Back in 2008, candidates Barack Obama and John McCain put together lengthy, detailed descriptions of their tech-policy goals; this year, Obama and Mitt Romney barely mentioned the subject. This has been bothering me all year (earlier this fall, I unsuccessfully pitched an article along these lines to a couple of sites); in this post, I tried to outline where the absence of a campaign conversation on tech policy leaves us in three key areas.

11/16/2012: How Your Secret E-Mail Can Give You Up, Discovery News

I wrote this in part because e-mail security has been catapulted into the headlines, courtesy of the Petraeus/Broadwell scandal, but also because I thought it was a good idea to remind people that no technology measure can stop the recipient of your message from doing whatever he or she wants with it, while also summing up other risks to your privacy in e-mail. But I should have spelled out how encrypting your e-mail won’t close most of these vulnerabilities (even if most people can’t be bothered to try that).

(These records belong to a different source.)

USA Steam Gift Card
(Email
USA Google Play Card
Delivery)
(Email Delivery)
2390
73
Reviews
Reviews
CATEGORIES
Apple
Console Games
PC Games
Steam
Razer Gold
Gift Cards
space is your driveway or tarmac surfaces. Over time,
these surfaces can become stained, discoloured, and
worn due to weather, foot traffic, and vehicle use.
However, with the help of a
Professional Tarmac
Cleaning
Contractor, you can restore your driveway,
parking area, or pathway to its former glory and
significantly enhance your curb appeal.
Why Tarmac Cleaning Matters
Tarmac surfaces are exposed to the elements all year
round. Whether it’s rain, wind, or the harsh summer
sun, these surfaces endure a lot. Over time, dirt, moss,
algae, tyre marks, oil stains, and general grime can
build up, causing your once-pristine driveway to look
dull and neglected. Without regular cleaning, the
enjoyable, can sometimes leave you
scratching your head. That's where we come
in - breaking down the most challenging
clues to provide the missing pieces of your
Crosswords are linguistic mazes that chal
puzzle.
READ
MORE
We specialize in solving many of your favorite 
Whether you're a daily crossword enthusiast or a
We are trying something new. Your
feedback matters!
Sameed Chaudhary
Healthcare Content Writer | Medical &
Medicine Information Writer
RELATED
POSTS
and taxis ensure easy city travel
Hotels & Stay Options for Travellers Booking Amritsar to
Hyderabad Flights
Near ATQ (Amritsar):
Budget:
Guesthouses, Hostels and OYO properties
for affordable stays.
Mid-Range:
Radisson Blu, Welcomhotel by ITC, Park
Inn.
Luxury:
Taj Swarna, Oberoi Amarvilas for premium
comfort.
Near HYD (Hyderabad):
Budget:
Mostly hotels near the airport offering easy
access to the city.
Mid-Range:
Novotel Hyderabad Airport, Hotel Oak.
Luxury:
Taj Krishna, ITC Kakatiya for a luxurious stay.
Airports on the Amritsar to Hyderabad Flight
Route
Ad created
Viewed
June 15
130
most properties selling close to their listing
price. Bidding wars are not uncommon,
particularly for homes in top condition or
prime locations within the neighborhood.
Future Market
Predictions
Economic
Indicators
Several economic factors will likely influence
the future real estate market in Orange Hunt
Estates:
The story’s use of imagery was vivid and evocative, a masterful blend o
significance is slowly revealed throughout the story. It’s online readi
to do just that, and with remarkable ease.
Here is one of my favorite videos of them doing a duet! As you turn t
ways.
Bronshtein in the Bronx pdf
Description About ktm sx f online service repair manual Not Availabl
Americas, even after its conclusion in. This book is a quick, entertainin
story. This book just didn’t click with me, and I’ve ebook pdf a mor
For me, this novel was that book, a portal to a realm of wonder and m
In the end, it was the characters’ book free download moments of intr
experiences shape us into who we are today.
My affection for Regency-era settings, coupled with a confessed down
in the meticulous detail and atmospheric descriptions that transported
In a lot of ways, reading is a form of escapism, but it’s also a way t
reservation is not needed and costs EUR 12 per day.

11/17/2012: How to add a Start menu to Windows 8, USA Today

This is the first Windows-centric piece I’ve written for USAT in a while. It leads off with advice about ways Windows 8 users can either replicate the program-launching functions of the Start menu or outright restore that feature (for what it’s worth, I will see if I can get by with filling out the taskbar with shortcuts to programs), then wraps up with a tip about Win 8’s helpful system-refresh and reset tools.